Impact Investing is the Way of the Future, SEC Rules Must Keep Up
10/5/2016
Lisa Woll
Wednesday, October 5, 2016
by: Lisa Woll

Section: Policy




In 1977, a gallon of gas cost 65 cents, the first Apple II computers went on sale and wrist-worn AM radios were flying off the shelves. That same year, the U.S. Securities and Exchange Commission (SEC) adopted Regulation S-K—a rule requiring companies to make descriptions of their business practices public to “streamline the preparation of disclosure documents” and to “assure uniform information for investors.” In short, Regulation S-K mandated what information public companies must provide to investors to allow them to make informed investment decisions. 
 
Nearly 40 years later, the SEC is assessing disclosure requirements in Regulation S-K via a “Concept Release.” Because in the world of investing—like AM radios, the Apple II computer and the price of gas—things have also changed. As a result, the Concept Release has received more than 26,500 comments, according to the new report Towards a Sustainable Economy, recently released by Center for American Progress, US SIF, AFL-CIO, Ceres, Public Citizen and others. To put that figure in perspective, of the major proposals the SEC has released since 2008, the median number of comments received was just 45. Despite the ongoing disclosure effectiveness review process and overwhelming demands from investors for greater disclosure, the SEC has not mandated the disclosure of comprehensive information about a public company’s environmental, social and governance (ESG) practices.
 
It should.
 
Today, the concept and practice of sustainability is part of nearly every aspect of daily life—from food and cleaning products, clothes and transportation, to business practices and investing. In fact, the interest in considering environmental, social and governance factors in investment has exploded. More than 99 percent of commenters to the Concept Release support expanded ESG disclosures, according to Towards a Sustainable Economy. Given that only eight sustainability related questions were included in the 341-page Concept Release, this is an important indicator.
 
Kara M. Stein, an SEC Commissioner, noted that, “Today, investors make their decisions based on an array of information, which goes beyond mere profit and loss. Many believe that the era of sustainability or impact investing has arrived. Sustainability disclosure differentiates companies and it may foster investor confidence, trust, and employee loyalty. More importantly for investors, companies that adopt certain environmental, social, and corporate governance or ESG measures may perform better than those that do not.  Yet our current disclosure regime, and the current Concept Release, do not specifically address many of these ESG topics. For example, how should a modernized disclosure regime address communication to investors about diversity and inclusion measures? Should there be specific disclosure requirements added to enhance transparency for investors regarding the companies they invest in? Are they good corporate citizens?
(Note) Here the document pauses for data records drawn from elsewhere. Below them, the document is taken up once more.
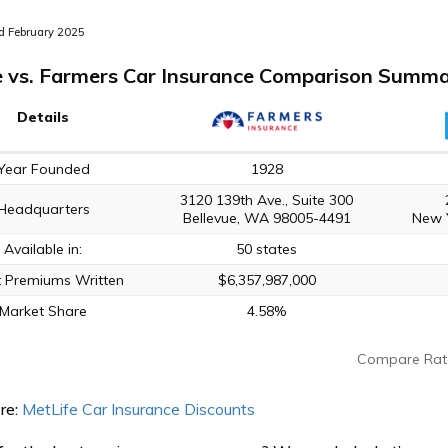
 February 2025
e vs. Farmers Car Insurance Comparison Summ
Details
Year Founded
1928
3120 139th Ave., Suite 300
Headquarters
Bellevue, WA 98005-4491
New 
Available in:
50 states
t Premiums Written
$6,357,987,000
Market Share
4.58%
Compare Rat
re:
MetLife Car Insurance Discounts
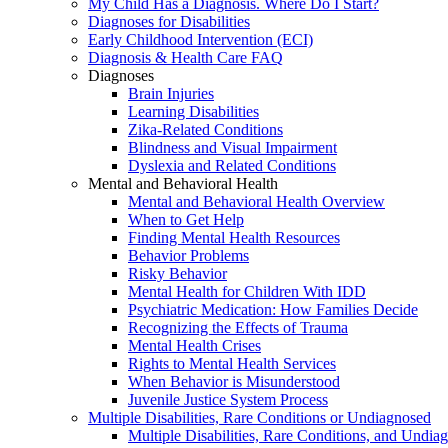
My Child Has a Diagnosis. Where Do I Start?
Diagnoses for Disabilities
Early Childhood Intervention (ECI)
Diagnosis & Health Care FAQ
Diagnoses
Brain Injuries
Learning Disabilities
Zika-Related Conditions
Blindness and Visual Impairment
Dyslexia and Related Conditions
Mental and Behavioral Health
Mental and Behavioral Health Overview
When to Get Help
Finding Mental Health Resources
Behavior Problems
Risky Behavior
Mental Health for Children With IDD
Psychiatric Medication: How Families Decide
Recognizing the Effects of Trauma
Mental Health Crises
Rights to Mental Health Services
When Behavior is Misunderstood
Juvenile Justice System Process
Multiple Disabilities, Rare Conditions or Undiagnosed
Multiple Disabilities, Rare Conditions, and Undia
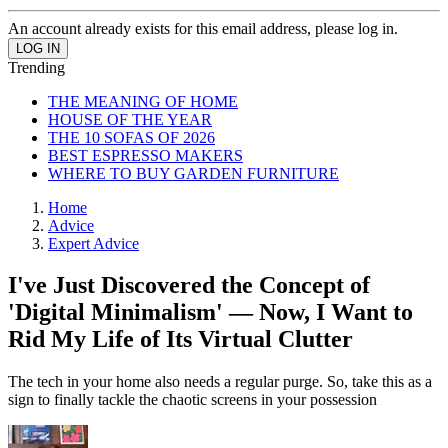
An account already exists for this email address, please log in.
Trending
THE MEANING OF HOME
HOUSE OF THE YEAR
THE 10 SOFAS OF 2026
BEST ESPRESSO MAKERS
WHERE TO BUY GARDEN FURNITURE
Home
Advice
Expert Advice
I've Just Discovered the Concept of
'Digital Minimalism' — Now, I Want to
Rid My Life of Its Virtual Clutter
The tech in your home also needs a regular purge. So, take this as a
sign to finally tackle the chaotic screens in your possession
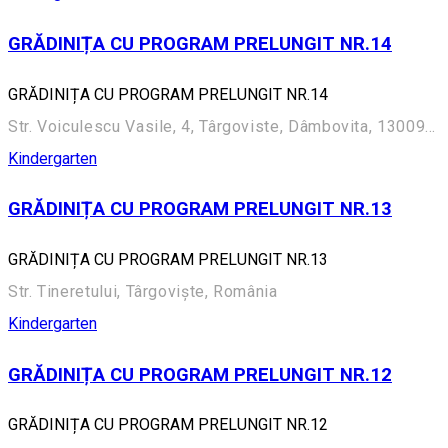
GRĂDINIȚA CU PROGRAM PRELUNGIT NR.14
GRĂDINIȚA CU PROGRAM PRELUNGIT NR.14
Str. Voiculescu Vasile, 4, Târgoviste, Dâmbovita, 130095, Târgoviște, România
Kindergarten
GRĂDINIȚA CU PROGRAM PRELUNGIT NR.13
GRĂDINIȚA CU PROGRAM PRELUNGIT NR.13
Str. Tineretului, Târgoviște, România
Kindergarten
GRĂDINIȚA CU PROGRAM PRELUNGIT NR.12
GRĂDINIȚA CU PROGRAM PRELUNGIT NR.12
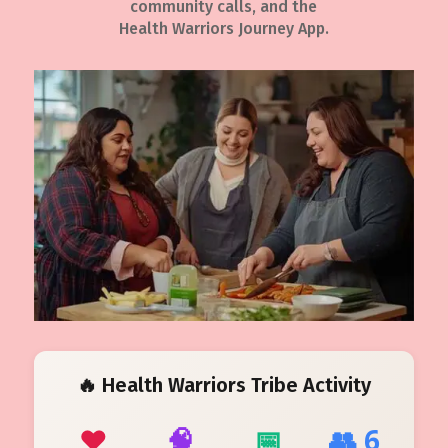
community calls, and the
Health Warriors Journey App.
🔥 Health Warriors Tribe Activity
❤️
🧠
📅
👥 6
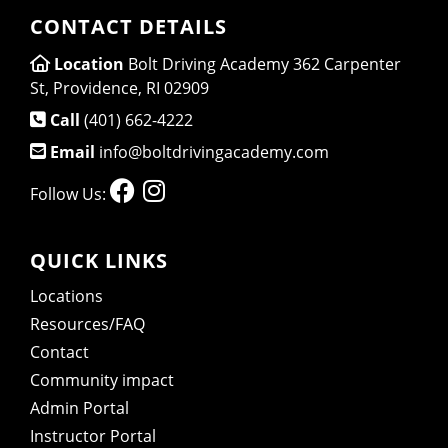
CONTACT DETAILS
Location
Bolt Driving Academy 362 Carpenter
St, Providence, RI 02909
Call
(401) 662-4222
Email
info@boltdrivingacademy.com
Follow Us:
QUICK LINKS
Locations
Resources/FAQ
Contact
Community impact
Admin Portal
Instructor Portal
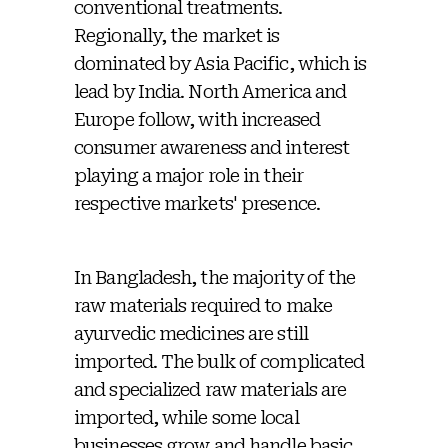
conventional treatments.
Regionally, the market is
dominated by Asia Pacific, which is
lead by India. North America and
Europe follow, with increased
consumer awareness and interest
playing a major role in their
respective markets' presence.
In Bangladesh, the majority of the
raw materials required to make
ayurvedic medicines are still
imported. The bulk of complicated
and specialized raw materials are
imported, while some local
businesses grow and handle basic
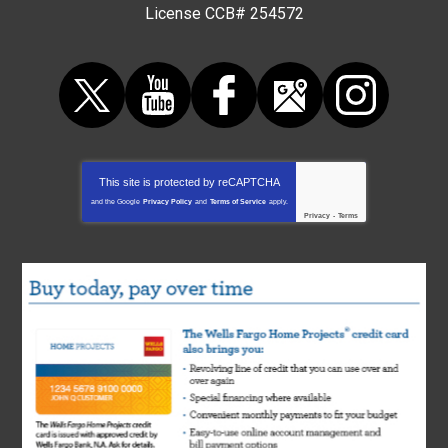
License CCB# 254572
This site is protected by
reCAPTCHA
and the Google
Privacy Policy
and
Terms of Service
apply.
Privacy
-
Terms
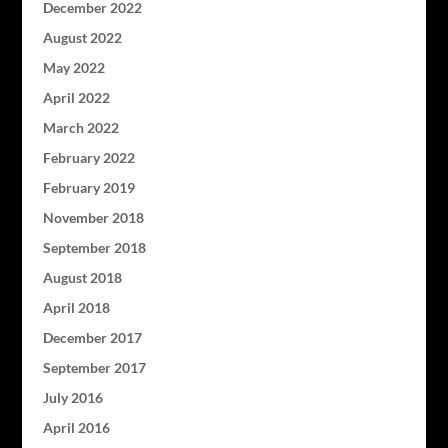
December 2022
August 2022
May 2022
April 2022
March 2022
February 2022
February 2019
November 2018
September 2018
August 2018
April 2018
December 2017
September 2017
July 2016
April 2016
Are they socially responsible?”
 
Research by the US SIF Foundation shows that sustainable, responsible and impact investing (SRI) grew 929 percent—a 13.1 percent compounded annual growth rate—between 1995 and 2014. From the beginning of 2012 to 2014, SRI assets in the U.S. grew from $3.74 trillion to $6.57 trillion—a 76 percent increase, which means more than one in six professionally managed assets utilize one or more strategies of sustainable investment.
 
More and more firms are using data on environmental, social and governance issues to identify risks within a company because of the increasingly widespread view that companies that focus on long term value versus short-term results are more successful. In 2015, Deutsche Asset & Wealth Management and Hamburg University analyzed more than 2,000 empirical studies and found a positive correlation between corporate ESG performance and financial performance. 
 
Businesses that treat employees well are less likely to be fined or sued, have higher productivity and fare better in the long run. Companies that focus on cutting waste and using less energy can operate more efficiently and effectively, saving money. Companies that are careful to avoid human rights abuses in their supply chain avoid significant reputational, regulatory and litigation risks that have an impact on financial performance.
 
US SIF and many investors petitioned the SEC in 2009 for mandatory ESG disclosure. The recent Concept Release by the SEC is the closest the agency has come since then to articulating an interest in hearing from the public on a range of sustainability issues. This is a pivotal moment for sustainable and impact investing and we strongly urge the SEC to move forward on broader disclosure requirements that include comprehensive ESG data.
 
This is a rare opportunity to rethink what information investors need to make informed choices now and in the future, and we must seize it.
 
 
Lisa Woll is the CEO of US SIF: The Forum for Sustainable and Responsible Investment, the leading voice advancing sustainable, responsible and impact investing across all asset classes.